**YOUR TASK:**
The required result is every line of the records that includes "کتاب".

**DATASET EXCERPTS:**
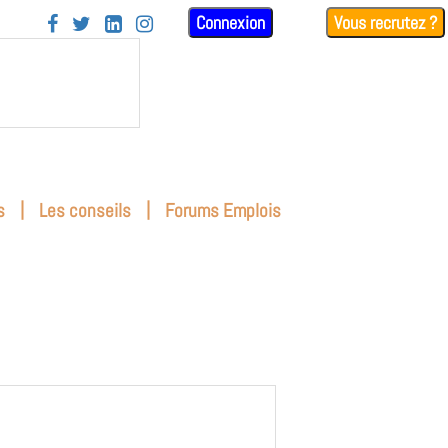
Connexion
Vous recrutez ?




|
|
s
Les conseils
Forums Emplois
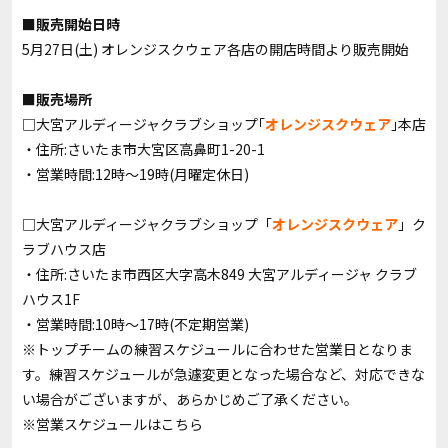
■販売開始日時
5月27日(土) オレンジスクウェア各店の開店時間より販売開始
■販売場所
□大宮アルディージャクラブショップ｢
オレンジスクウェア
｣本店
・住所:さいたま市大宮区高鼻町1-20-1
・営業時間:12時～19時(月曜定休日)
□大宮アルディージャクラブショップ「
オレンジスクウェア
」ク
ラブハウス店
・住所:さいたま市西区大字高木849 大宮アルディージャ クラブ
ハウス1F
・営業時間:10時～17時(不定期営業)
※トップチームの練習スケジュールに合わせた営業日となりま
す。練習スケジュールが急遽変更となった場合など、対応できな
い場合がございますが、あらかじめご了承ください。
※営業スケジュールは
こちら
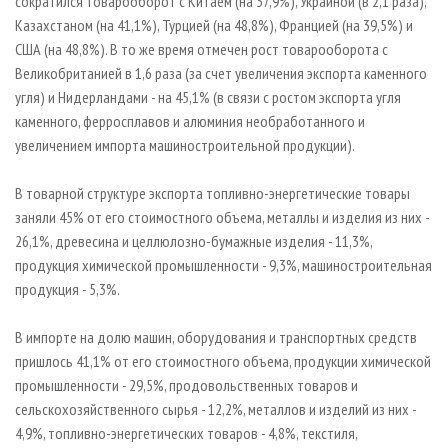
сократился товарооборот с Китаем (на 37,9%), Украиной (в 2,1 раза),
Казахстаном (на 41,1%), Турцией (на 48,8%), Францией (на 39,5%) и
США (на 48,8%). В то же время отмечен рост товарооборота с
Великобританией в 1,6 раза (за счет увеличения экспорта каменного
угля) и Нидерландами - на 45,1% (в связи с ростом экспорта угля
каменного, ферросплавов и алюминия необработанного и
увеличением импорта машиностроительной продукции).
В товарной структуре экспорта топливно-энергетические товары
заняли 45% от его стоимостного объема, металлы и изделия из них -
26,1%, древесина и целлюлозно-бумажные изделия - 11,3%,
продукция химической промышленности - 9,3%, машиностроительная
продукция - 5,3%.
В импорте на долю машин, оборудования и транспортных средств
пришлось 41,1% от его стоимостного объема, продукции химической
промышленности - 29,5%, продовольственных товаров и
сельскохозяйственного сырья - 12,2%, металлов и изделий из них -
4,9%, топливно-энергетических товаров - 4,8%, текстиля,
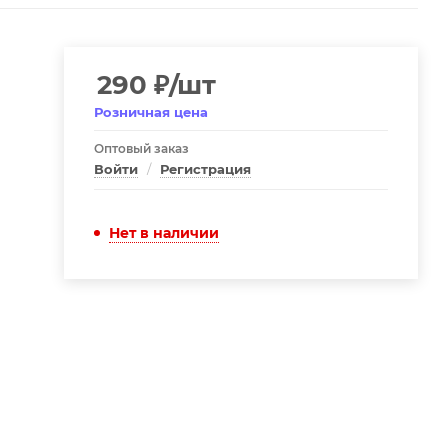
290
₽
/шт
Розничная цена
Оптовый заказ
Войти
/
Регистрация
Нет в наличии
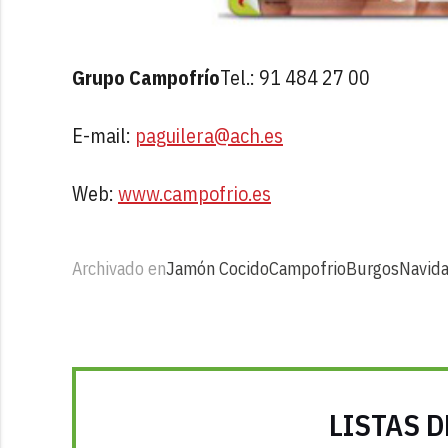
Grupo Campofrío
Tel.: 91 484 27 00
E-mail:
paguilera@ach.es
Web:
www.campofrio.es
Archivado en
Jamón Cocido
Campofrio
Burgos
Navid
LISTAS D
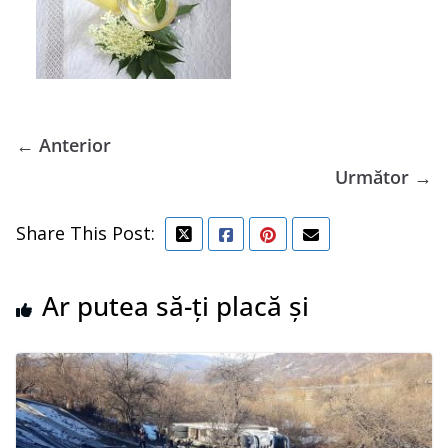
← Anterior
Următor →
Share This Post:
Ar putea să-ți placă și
...
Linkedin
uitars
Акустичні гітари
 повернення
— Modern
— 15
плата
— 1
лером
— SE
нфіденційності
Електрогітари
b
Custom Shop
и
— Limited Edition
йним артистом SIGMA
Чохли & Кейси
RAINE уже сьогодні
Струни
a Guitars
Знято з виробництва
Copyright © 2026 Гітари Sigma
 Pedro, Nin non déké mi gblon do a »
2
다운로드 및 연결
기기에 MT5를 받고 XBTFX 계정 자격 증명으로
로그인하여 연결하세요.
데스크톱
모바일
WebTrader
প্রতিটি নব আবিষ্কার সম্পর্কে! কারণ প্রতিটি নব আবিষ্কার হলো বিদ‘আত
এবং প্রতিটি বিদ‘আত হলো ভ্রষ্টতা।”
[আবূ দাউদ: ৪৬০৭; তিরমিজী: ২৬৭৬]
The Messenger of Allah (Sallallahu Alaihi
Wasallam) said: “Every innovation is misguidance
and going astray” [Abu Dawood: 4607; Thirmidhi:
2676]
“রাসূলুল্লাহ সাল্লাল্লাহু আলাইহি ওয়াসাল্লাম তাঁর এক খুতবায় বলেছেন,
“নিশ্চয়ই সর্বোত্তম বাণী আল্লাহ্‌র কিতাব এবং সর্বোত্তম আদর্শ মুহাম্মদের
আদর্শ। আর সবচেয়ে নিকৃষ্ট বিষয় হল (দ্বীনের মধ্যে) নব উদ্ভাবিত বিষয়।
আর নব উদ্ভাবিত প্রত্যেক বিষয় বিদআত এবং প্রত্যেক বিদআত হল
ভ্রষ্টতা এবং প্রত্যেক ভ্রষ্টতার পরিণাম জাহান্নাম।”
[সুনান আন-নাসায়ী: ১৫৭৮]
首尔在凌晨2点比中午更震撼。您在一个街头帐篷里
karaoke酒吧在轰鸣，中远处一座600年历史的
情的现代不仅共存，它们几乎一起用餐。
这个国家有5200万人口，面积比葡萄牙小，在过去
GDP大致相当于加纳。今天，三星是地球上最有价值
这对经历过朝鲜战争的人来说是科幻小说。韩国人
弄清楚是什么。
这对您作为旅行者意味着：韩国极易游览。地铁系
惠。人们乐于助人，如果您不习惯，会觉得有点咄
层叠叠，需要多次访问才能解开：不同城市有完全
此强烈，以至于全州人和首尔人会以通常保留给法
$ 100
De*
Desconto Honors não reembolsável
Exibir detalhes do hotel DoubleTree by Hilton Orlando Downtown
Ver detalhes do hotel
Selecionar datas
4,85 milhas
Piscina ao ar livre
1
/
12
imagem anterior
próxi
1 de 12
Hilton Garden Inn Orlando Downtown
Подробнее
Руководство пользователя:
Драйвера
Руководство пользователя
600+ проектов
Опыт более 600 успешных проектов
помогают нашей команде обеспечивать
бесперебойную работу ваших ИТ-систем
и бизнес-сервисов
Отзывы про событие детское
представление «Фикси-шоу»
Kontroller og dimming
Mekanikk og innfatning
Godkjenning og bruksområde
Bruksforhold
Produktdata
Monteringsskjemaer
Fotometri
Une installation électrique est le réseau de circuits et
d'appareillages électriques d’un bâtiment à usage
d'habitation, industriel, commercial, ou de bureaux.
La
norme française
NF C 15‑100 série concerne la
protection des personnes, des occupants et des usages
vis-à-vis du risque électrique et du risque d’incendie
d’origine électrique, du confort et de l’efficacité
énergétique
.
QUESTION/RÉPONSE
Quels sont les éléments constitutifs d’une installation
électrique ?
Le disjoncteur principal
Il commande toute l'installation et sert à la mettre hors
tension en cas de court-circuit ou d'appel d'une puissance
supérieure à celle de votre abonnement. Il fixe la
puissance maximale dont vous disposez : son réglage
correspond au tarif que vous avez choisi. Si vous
...
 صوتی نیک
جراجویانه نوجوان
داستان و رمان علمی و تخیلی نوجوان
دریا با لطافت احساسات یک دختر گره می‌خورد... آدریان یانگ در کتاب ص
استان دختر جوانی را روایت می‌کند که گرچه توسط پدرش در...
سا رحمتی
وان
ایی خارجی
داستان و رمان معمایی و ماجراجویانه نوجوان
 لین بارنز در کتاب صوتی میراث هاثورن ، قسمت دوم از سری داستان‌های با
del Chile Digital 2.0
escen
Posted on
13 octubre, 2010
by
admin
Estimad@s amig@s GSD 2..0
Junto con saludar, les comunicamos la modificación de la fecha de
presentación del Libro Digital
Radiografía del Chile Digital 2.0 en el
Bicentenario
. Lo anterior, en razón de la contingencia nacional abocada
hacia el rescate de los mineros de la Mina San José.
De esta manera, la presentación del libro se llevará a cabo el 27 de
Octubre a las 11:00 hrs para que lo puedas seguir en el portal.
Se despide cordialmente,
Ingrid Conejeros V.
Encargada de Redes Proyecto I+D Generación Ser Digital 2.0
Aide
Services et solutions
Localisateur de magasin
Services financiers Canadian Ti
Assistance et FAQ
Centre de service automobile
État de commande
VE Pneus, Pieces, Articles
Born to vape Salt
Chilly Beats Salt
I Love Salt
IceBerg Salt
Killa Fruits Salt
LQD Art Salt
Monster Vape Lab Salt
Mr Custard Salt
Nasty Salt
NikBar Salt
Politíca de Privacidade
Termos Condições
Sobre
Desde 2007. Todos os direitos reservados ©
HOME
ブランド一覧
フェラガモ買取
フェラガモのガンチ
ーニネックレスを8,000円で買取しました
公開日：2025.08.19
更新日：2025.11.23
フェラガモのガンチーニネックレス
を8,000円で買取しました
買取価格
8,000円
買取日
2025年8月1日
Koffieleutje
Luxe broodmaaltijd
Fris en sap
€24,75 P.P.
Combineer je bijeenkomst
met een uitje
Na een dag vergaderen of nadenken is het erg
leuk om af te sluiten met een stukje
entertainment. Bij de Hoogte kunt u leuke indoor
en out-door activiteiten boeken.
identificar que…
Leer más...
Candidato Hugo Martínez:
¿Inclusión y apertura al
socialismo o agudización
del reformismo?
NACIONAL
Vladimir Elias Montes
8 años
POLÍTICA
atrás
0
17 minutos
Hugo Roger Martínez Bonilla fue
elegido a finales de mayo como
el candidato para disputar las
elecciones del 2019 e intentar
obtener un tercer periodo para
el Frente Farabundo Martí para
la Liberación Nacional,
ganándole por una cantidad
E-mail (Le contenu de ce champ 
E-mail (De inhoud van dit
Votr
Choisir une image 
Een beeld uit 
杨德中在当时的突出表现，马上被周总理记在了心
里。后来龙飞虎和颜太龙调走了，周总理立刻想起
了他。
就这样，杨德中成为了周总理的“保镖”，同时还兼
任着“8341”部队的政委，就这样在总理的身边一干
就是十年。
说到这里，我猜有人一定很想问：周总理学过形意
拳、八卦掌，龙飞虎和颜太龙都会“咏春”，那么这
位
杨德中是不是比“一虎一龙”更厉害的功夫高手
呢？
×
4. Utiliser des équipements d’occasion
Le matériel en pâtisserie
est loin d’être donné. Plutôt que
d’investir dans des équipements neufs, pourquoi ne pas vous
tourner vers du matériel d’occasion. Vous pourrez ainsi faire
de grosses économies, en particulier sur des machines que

**REPLY TO THE EXERCISE:**
دریا با لطافت احساسات یک دختر گره می‌خورد... آدریان یانگ در کتاب ص
 لین بارنز در کتاب صوتی میراث هاثورن ، قسمت دوم از سری داستان‌های با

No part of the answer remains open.